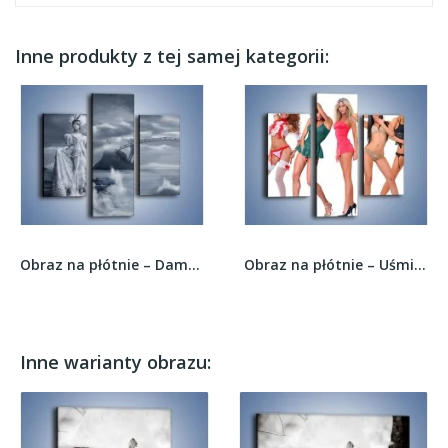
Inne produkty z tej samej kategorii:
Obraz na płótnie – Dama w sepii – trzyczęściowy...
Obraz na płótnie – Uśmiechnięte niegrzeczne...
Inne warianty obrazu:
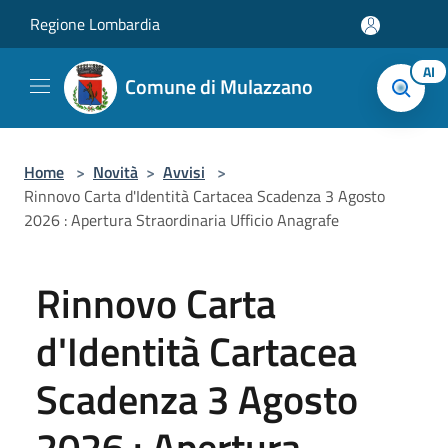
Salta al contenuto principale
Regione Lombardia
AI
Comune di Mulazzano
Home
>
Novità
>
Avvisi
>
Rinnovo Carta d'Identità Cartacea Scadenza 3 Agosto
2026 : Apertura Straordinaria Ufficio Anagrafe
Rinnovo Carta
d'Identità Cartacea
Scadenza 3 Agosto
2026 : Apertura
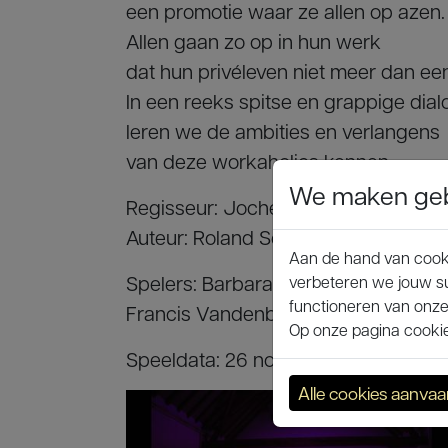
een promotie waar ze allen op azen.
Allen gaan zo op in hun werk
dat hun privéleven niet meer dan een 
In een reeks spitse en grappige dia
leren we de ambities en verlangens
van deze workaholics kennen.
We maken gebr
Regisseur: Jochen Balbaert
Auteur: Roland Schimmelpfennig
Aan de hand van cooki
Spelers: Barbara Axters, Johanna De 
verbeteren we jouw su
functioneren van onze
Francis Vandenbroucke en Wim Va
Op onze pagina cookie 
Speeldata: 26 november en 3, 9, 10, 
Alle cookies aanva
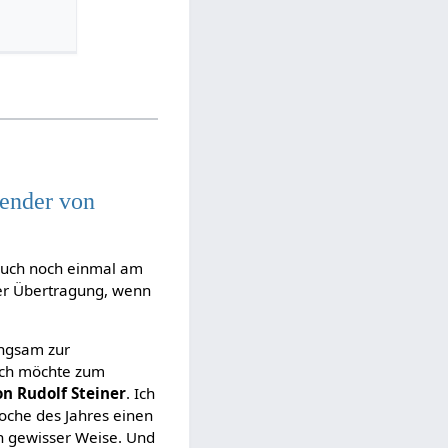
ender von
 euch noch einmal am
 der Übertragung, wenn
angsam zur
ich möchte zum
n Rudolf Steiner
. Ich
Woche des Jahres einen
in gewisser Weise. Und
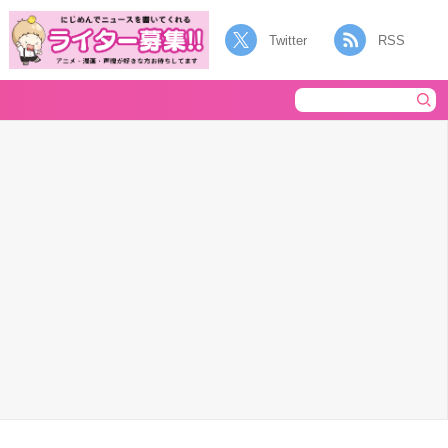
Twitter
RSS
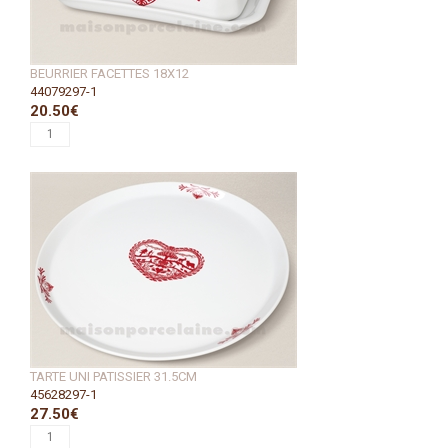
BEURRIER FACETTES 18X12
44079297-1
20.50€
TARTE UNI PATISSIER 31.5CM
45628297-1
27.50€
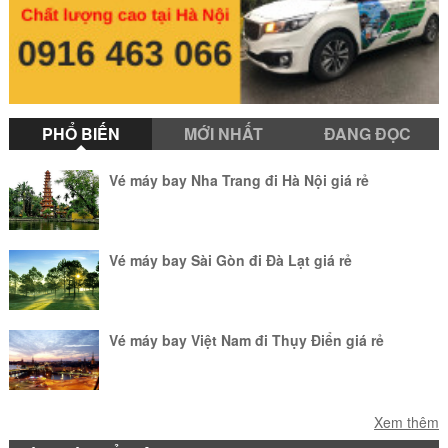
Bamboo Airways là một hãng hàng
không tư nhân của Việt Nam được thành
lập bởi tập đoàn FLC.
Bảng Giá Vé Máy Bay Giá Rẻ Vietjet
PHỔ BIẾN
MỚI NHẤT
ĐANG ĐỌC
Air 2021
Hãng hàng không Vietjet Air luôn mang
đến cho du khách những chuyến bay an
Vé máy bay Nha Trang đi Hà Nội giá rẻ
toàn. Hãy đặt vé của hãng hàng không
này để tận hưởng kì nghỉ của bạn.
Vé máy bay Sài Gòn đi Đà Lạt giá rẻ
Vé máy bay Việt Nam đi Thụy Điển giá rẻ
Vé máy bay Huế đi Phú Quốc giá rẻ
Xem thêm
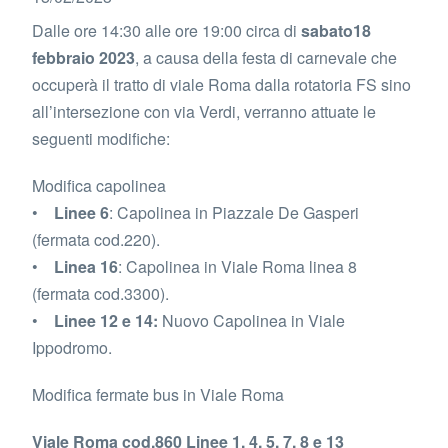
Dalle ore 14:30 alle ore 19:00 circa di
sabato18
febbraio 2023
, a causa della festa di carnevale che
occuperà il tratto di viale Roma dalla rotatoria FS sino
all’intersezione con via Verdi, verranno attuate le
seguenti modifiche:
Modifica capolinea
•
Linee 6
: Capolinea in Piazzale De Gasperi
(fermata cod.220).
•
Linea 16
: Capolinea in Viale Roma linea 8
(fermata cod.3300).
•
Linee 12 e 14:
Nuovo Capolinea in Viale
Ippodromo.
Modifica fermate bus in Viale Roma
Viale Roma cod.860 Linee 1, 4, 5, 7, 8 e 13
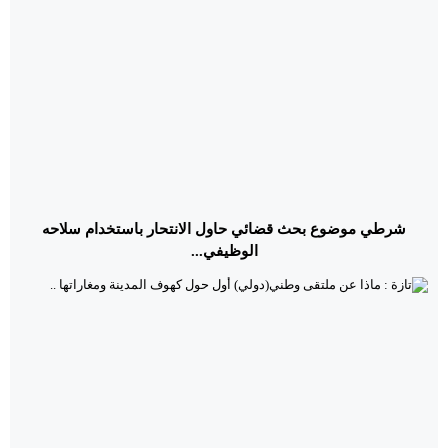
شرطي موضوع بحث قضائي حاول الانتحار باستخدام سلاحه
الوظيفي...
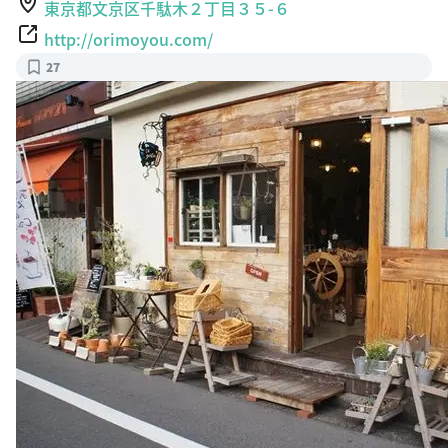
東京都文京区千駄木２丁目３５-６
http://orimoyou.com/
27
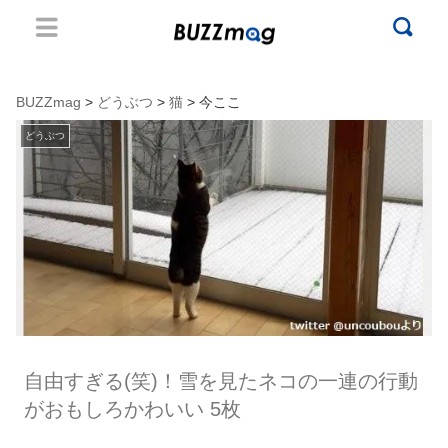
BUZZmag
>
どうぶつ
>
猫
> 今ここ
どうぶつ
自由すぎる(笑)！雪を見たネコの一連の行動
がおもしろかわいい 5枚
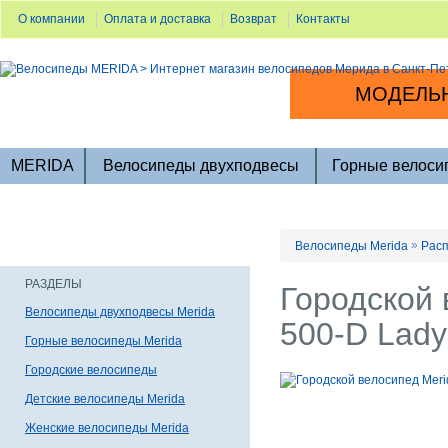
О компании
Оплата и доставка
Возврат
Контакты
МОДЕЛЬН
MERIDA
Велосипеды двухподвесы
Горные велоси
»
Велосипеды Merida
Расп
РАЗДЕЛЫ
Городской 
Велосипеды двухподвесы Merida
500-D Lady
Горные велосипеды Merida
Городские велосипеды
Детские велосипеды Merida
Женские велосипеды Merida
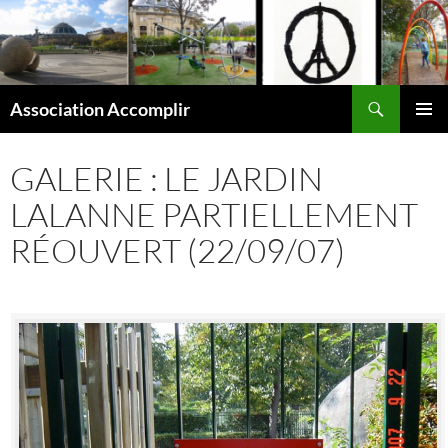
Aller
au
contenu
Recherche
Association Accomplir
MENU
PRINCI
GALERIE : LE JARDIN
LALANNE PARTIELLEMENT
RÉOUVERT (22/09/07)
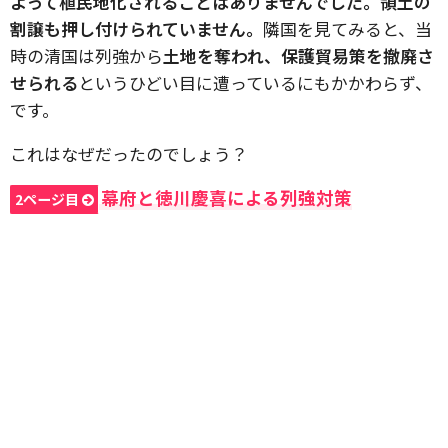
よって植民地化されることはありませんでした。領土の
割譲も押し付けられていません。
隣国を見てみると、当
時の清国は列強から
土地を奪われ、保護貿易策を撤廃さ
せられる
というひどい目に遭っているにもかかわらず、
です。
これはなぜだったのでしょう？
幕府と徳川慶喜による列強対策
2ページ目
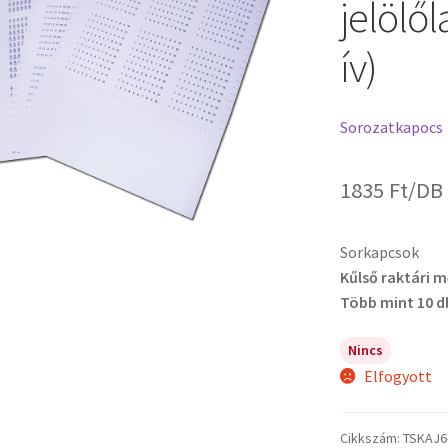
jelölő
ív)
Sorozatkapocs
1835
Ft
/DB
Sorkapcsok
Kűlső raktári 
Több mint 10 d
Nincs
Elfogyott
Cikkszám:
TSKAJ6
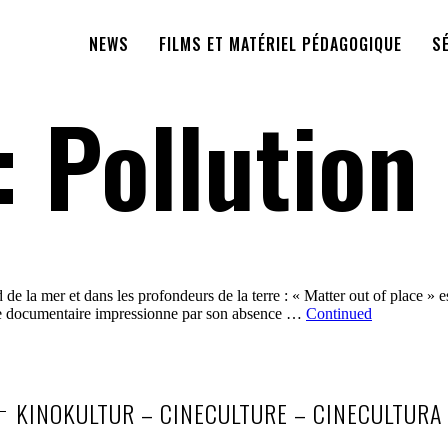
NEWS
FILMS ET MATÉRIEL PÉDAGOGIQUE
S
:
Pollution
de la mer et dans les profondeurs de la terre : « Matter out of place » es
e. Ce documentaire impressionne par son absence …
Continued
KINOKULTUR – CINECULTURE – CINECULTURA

################

### What you should do
From the material above, gather all lines that include the string "Agosto" and copy them.

### Answer to this exercise
Rinnovo Carta d'Identità Cartacea Scadenza 3 Agosto
Scadenza 3 Agosto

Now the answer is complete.